Desenvolvimento
Gerir o desenvolvimento
Parte 1
Cada época tem as suas ilusões. A ilusão dos nossos tempos é a ideia de desenvolvimento. Uso a noção de ilusão no sentido em que Jean Baudrillard, o sociólogo francês, usou a noção de “simulacro”. Com efeito, tal como o simulacro o desenvolvimento é uma representação fiel de algo que não existe. É verdade que todos nós temos uma ideia mais ou menos convergente do que é o desenvolvimento. Instados podemos até indicar exemplos empíricos. Podemos falar dos famosos índices de desenvolvimento – humanos ou monetários – podemos apontar para as economias, sistemas políticos e sociais de certos países e dizer, com toda a propriedade, que o desenvolvimento é o que eles representam. Mais do que isso, podemos apontar para a nossa condição, para a condição de países que, tal como o nosso, estão a braços com a pobreza material, com falta de confiança no sistema político, com economias desajustadas e dizer, também com propriedade, que eles representam o não-desenvolvimento. Suponho que se use a noção “subdesenvolvimento” por uma questão de optimismo: registam desenvolvimento, mas abaixo do ideal. Prefiro a oposição extrema: não-desenvolvimento.

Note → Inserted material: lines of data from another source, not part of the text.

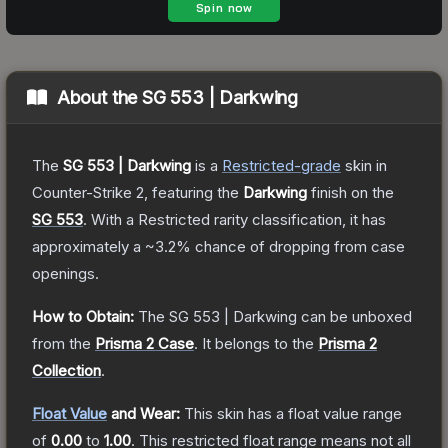
About the
SG 553 | Darkwing
The
SG 553 | Darkwing
is a
Restricted
-grade
skin
in
Counter-Strike 2
, featuring the
Darkwing
finish on the
SG 553
.
With a
Restricted
rarity classification, it has
approximately a
~3.2%
chance of dropping from case
openings.
How to Obtain:
The
SG 553 | Darkwing
can be unboxed
from the
Prisma 2 Case
.
It belongs to the
Prisma 2
Collection
.
Float Value
and Wear:
This skin has a float value range
of
0.00
to
1.00
.
This restricted float range means not all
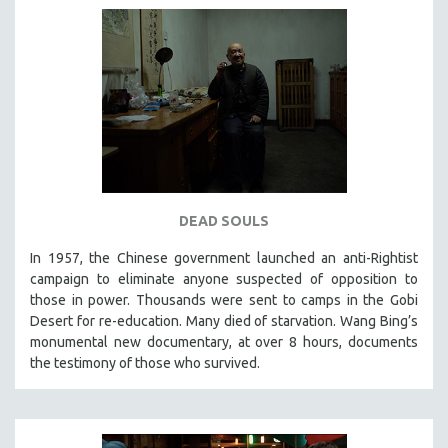
DEAD SOULS
In 1957, the Chinese government launched an anti-Rightist
campaign to eliminate anyone suspected of opposition to
those in power. Thousands were sent to camps in the Gobi
Desert for re-education. Many died of starvation. Wang Bing’s
monumental new documentary, at over 8 hours, documents
the testimony of those who survived.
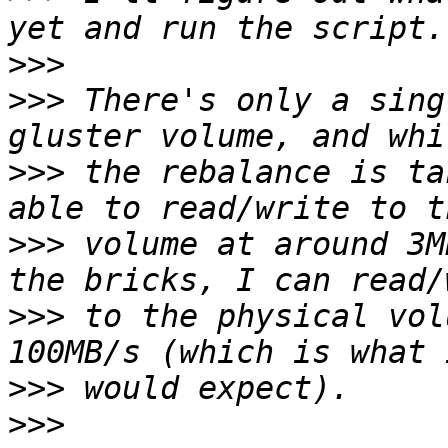
>>>
>>>
 There's only a sing
>>>
 the rebalance is ta
>>>
 volume at around 3M
>>>
 to the physical vol
>>>
>>>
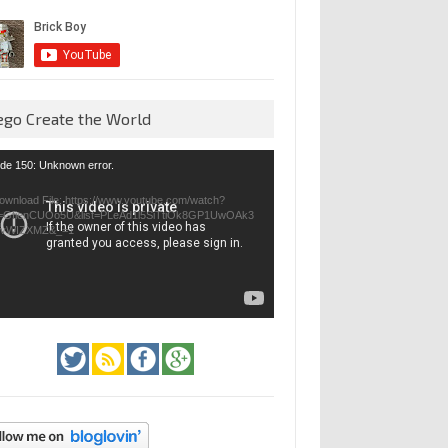
ego Create the World
eo
de 150: Unknown error.
yer
ownload File: https://www.youtube.com/watch?
=GfienCUOo5U&list=PLeAd1l5SiTtiOk8GP1UwOAk3
jvWIZXMZ&_=1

O desenvolvimento é uma ilusão com consequências. Invariavelmente, essas consequências são, para os nossos países, nefastas. É, pois, sobre essas consequências nefastas que quero reflectir. Não obstante, para não ser totalmente negativo gostaria de orientar a minha reflexão no sentido de identificar espaços de acção e iniciativa para o nosso País. Esse desiderato justifica-se pelo facto de que, ilusão ou não, o desenvolvimento veio para ficar. Não temos outro remédio senão saber lidar com ele. Na verdade, algumas das consequências nefastas desta ilusão adveem não tanto do facto de o desenvolvimento ser, na sua própria natureza, mau. Antes pelo contrário, elas resultam, muitas vezes, da nossa incapacidade de com ele lidar.
A questão que se coloca, evidentemente, é de saber o que significa saber lidar com o desenvolvimento. Saber lidar com o desenvolvimento é saber gerir aqueles que nos querem desenvolver. Estou ansioso por ler a reflexão prometida pelo Maximiano no seu comentário ao texto de Gabriel Muthisse. A ideia de concentrar a nossa atenção no potencial local parece interessante, mas não sei até que ponto toma em consideração o grande constrangimento que a presença do próprio desenvolvimento constitui para todos nós. O problema de iniciativas locais é que têm que disputar espaço com a presença institucional e discursiva da indústria do desenvolvimento.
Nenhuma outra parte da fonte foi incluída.